ElasticSearch Node goes down

I am having a cluster with 5 master nodes,12 coordinator nodes and 60 data nodes .Currently i am doing heavy indexing in this es cluster around 15 billion documents spread through the day.We have 3 index which are undergoing heavy indexing there are four rollover in a day for each indexes.Each indexes having 100 shards and the replica is set to 1.The nodes are up on a physical server having 200gb of RAM ,each nodes have around 32gb of heap and the translog durability is set to async.

The bulk indexing via bulk processor is happening very slowly with 32 clients and the batch size of the bulk processor is 7500 and bulk action is 20 and the bulk size is 25mb. All the interfaces have 10gb bandwidth.

  • But the bulk indexing is happening very slowly.

  • During indexing and searching these error are coming

    • We have seen that many thread that putting the data are getting blocked in the add
      of the bulk processor.
    • cluster is not responding properly and also the bulk indexing through bulk processor
      is also getting logged in the slow log.
    • I am getting node disconnected,Receive Timeout Transport Exception when i doing bulk indexing or any executing other queries.
  • And in the logs i am getting failed to execute query phase(No search context found for id),gc errors , nodes being removed and added.

Please suggest .This is a very trivial issue we are facing.

1 Like

Why are you indexing into so many shards? Is that 100 primary or 100 primary and replica shards? What is the average shard size?

I have 100 primary shards and the replica is set to 1.The average shard size is around 30 to 40gb.

If you have 100 primary shards per index and the average shard size is 30GB you are generating 72TB (30GB * 100 primary shards * 2 (1 replica) * 3 indices * 4 rollovers) of data on disk per day.
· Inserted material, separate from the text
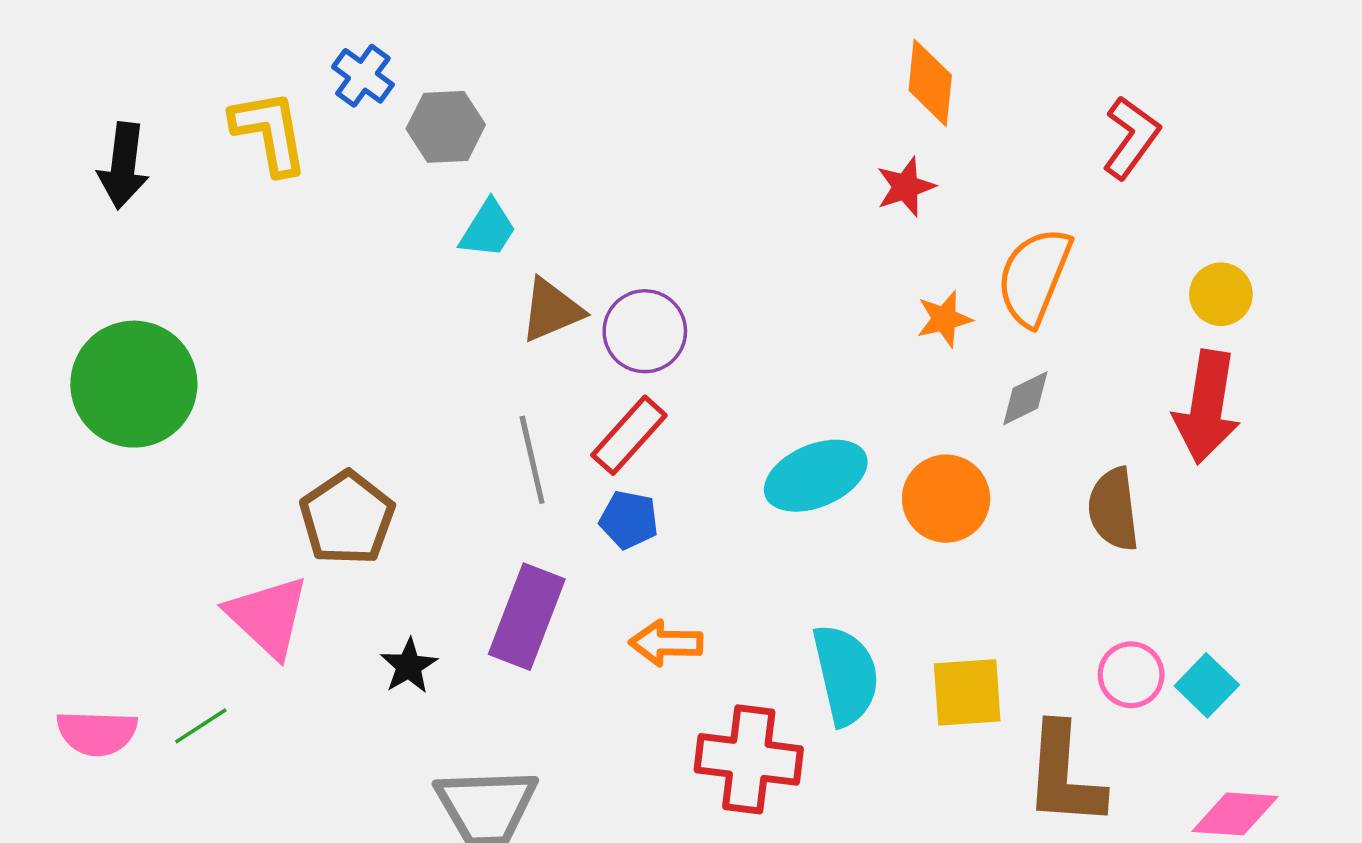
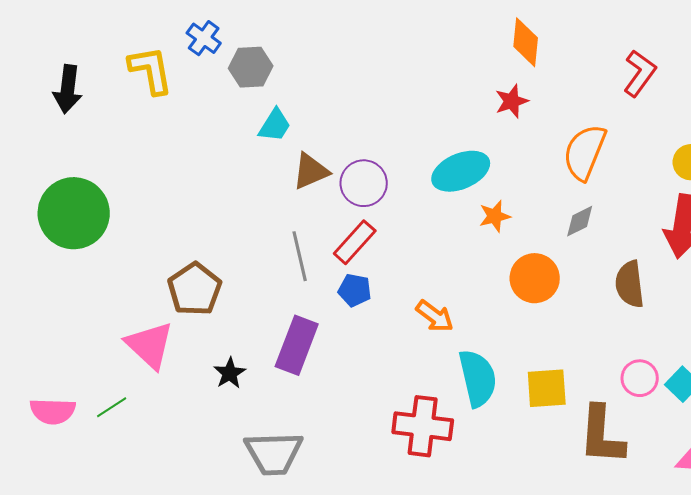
orange star: (944, 319) -> (495, 216), moved
cyan ellipse: (816, 476) -> (461, 171), moved
orange arrow: (666, 643) -> (435, 316), moved, turned -144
That is 2400 shards generated per day. To me this sounds a bit strange. Are you sure those numbers are accurate? This does not sound slow to me...
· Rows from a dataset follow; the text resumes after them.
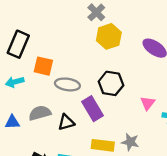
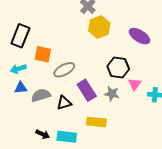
black hexagon: (111, 83) -> (118, 68), moved
gray ellipse: (67, 84) -> (64, 70), turned -35
blue triangle: (12, 122) -> (21, 88), moved
gray star: (130, 142) -> (112, 94), moved

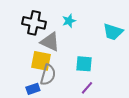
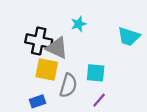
black cross: (34, 23) -> (39, 41), moved
gray semicircle: (48, 75) -> (68, 85), moved

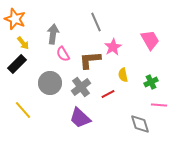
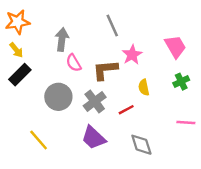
orange star: (15, 19) -> (17, 22), turned -30
yellow arrow: (23, 43) -> (16, 50), moved
green cross: (151, 82) -> (181, 82), moved
yellow line: (23, 110) -> (39, 140), moved
gray diamond: (140, 124) -> (141, 145), moved

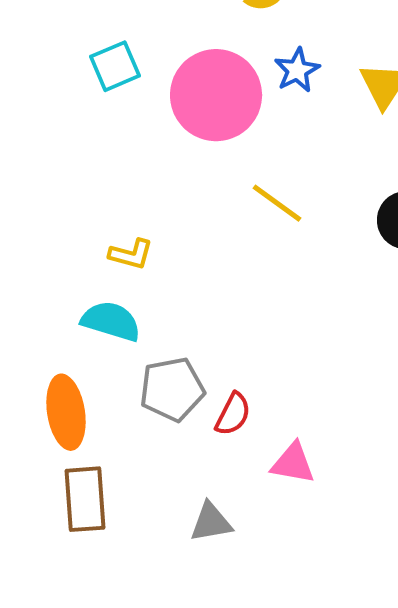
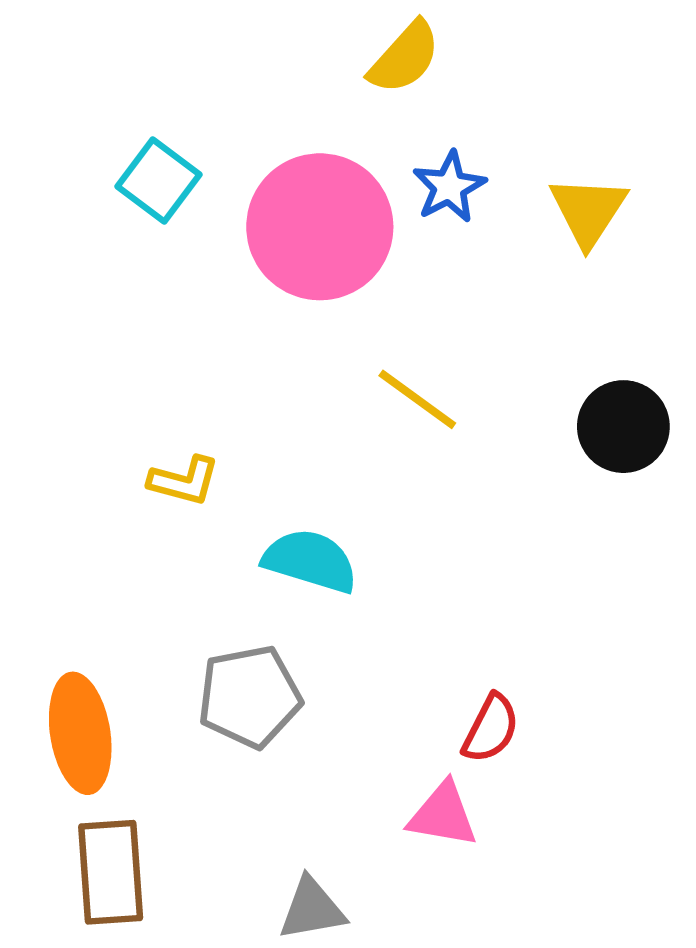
cyan square: (115, 66) -> (158, 181), turned -30
cyan semicircle: (111, 321) -> (310, 561), moved
red semicircle: (233, 414) -> (491, 728), moved

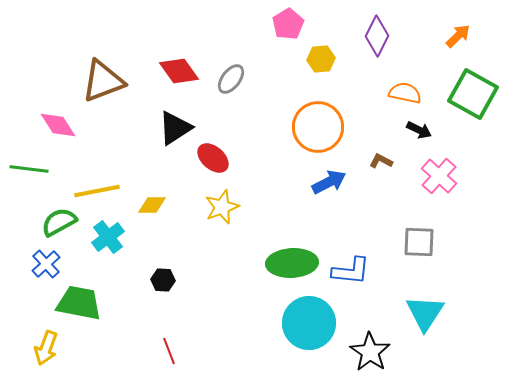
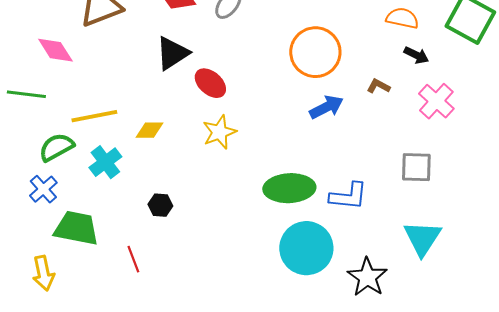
yellow arrow: (46, 348) -> (43, 273), turned -32
red line: (169, 351) -> (133, 259), moved

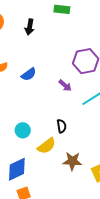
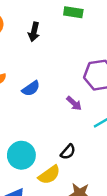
black semicircle: (61, 126) -> (68, 152), turned 48
cyan circle: (23, 130) -> (21, 155), size x1.5

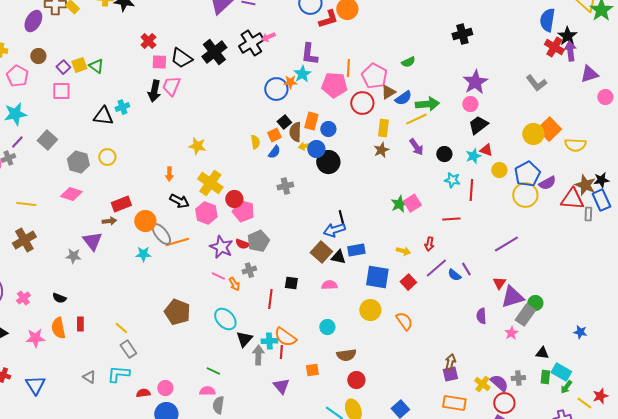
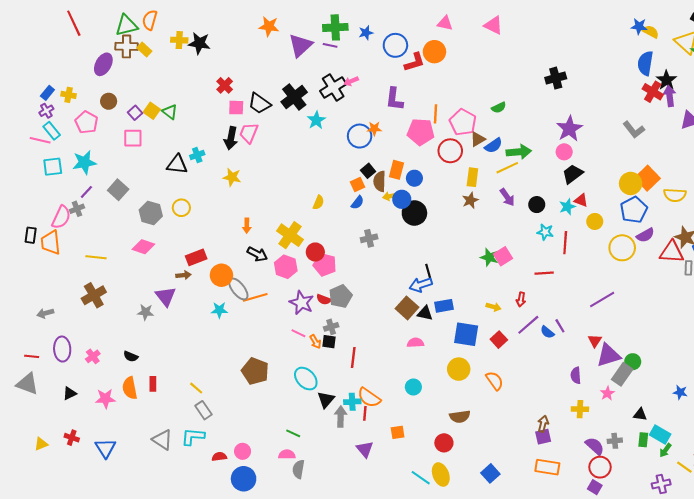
yellow square: (79, 65) -> (152, 111), turned -35
cyan star: (302, 74) -> (316, 120), moved
yellow semicircle: (255, 142) -> (318, 202), moved, turned 32
yellow star: (197, 146) -> (232, 177), moved
blue pentagon: (527, 174) -> (634, 210), moved
green star: (399, 204) -> (489, 257), turned -30
black square: (291, 283) -> (329, 342), moved
brown semicircle: (346, 355) -> (460, 417), moved
gray triangle: (89, 377) -> (162, 440), size x1.5
yellow cross: (482, 384) -> (580, 409), moved, turned -35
What is your retention period?

Total number of shards is close to 8000 in the cluster at any given instant of time.Retention is d-2 days.Each document size in the index is approximately 1.8kb. We have opted for 100 shards so that the indexing is comparatively faster.The cluster is having index heavy load.Please guide where exactly the issue might be.

Do you have any non-default settings? Can you confirm that the numbers given are accurate?
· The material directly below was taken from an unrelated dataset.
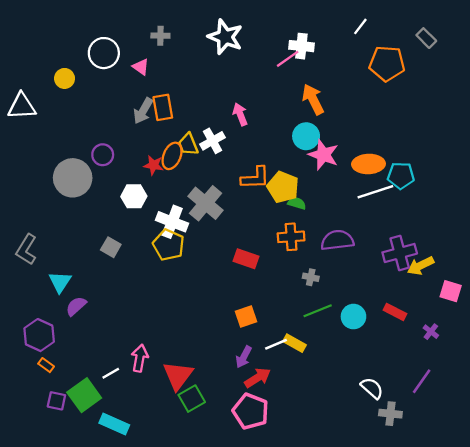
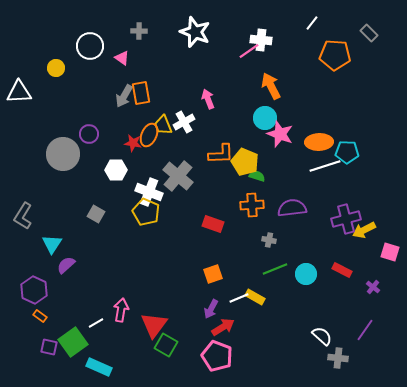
green square: (192, 399) -> (166, 345), turned -30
If the information is accurate I owuld recommend the following:

  • Create the indices with 60 primary shards and 1 replica. Set rollover to cut over at an average shard size of over 50GB. This will reduce the number of shards you are indexing into as well as the number of shards in the cluster.
  • As your nodes have prenty of RAM and you might be having heap pressure (check if this is the case) place 2 Elasticsearch nodes per host. This means each node will hold one shard per index on average.
  • If you can, make sure each bulk request only indexes into one index. This will result in more documents being indexed per shard per request. As Elasticsearch syncs the transaction log per request, this should improve efficiency.
  • If you have not already, install monitoring so you can see how heap usage looks like.

This topic was automatically closed 28 days after the last reply. New replies are no longer allowed.